In the run-up to the turn of the century, pop artist and philosopher Prince released a popular song that summed up the mood of the times. “Party Like It’s 1999” was a catchy tune from the 80’s that anticipated celebrating good times of the late 90’s. Investors were feeling pretty good during the late 90’s era as well. The stock market seemed to levitate upward for years and any hint of caution or prudence was dismissed. The investment “hangover” did not begin in earnest until March of the year 2000 when the tech bubble finally popped and a serious bear market took hold. The factors leading to the sell-off were in plain sight, but in the main, investors were captured by the strong upward trend and became even more enthusiastic as prices rose; meanwhile simple logic tells us all that higher prices make an investment less, not more, attractive.

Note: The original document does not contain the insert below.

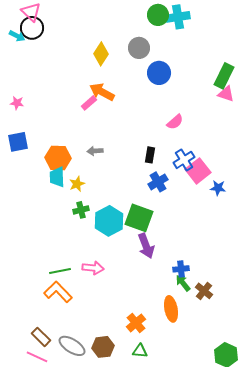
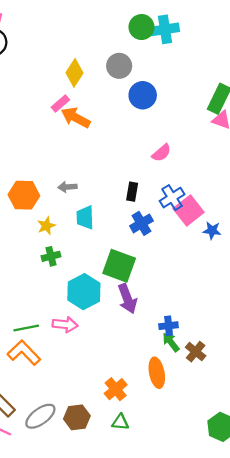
pink rectangle: (89, 103) -> (60, 103), moved
cyan trapezoid: (57, 177) -> (85, 218), moved
cyan hexagon: (109, 221) -> (84, 292), moved
gray ellipse: (72, 346) -> (40, 416), turned -68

We think that smart investors will consider the parallels between then and now and we are not alone. Market gurus as diverse as the bullish David Tepper of Appaloosa Management and Jeremy Grantham of the staid Boston investment house GMO Investments speak of 2015 as if it will be like the fabulous “overshoot” year that birthed the 2000 bear market.
As support, we first cite valuation. By almost all metrics, the market is more than fully priced unless you believe in perpetually easy monetary policy and extended zero percent interest rates. As we have stated before, a lot of money can be made in the final overvalued stages of a bull market, but without the underpinning of value the risk of a reversal is greater.

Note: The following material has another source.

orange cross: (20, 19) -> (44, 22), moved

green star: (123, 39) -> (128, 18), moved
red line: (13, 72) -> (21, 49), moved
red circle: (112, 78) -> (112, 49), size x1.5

Secondly, high levels of speculation are measurable as investors borrow money on margin to buy shares at levels not seen even before the 2008 and 2000 market reversals. Corporate profit margins, fattened by cheap borrowing to historic levels are bound to revert toward normal at some time. In short, earnings growth is more likely to disappoint than pleasantly surprise us.
Mark Twain once said “History doesn’t repeat itself, but it rhymes.” And we do not believe that we are destined to repeat the past. There was money to be made in 1999 and many of the risks that were present then are less of a factor in 2015, but experience tells us that taking some profits at this stage of the bull market is advisable. That said, stock markets are confounding creatures and the tendency is for higher prices unless recession or monetary tightening interrupt the party. This leads us to a conservative but not dramatically underweight position against our benchmark stock weightings for U.S. stocks.
International stock markets offer better value and investments made today in both developed and emerging markets should produce good long-term results, but patience will be required as economic weakness and policy uncertainty keep values down.
Bonds continue to offer poor value but play an important role in managing risk. As 2014 ends we should celebrate good times (subtle Kool and the Gang reference), book some profits and look forward with optimism but be a little better prepared for air-pockets we may encounter en-route to 2016.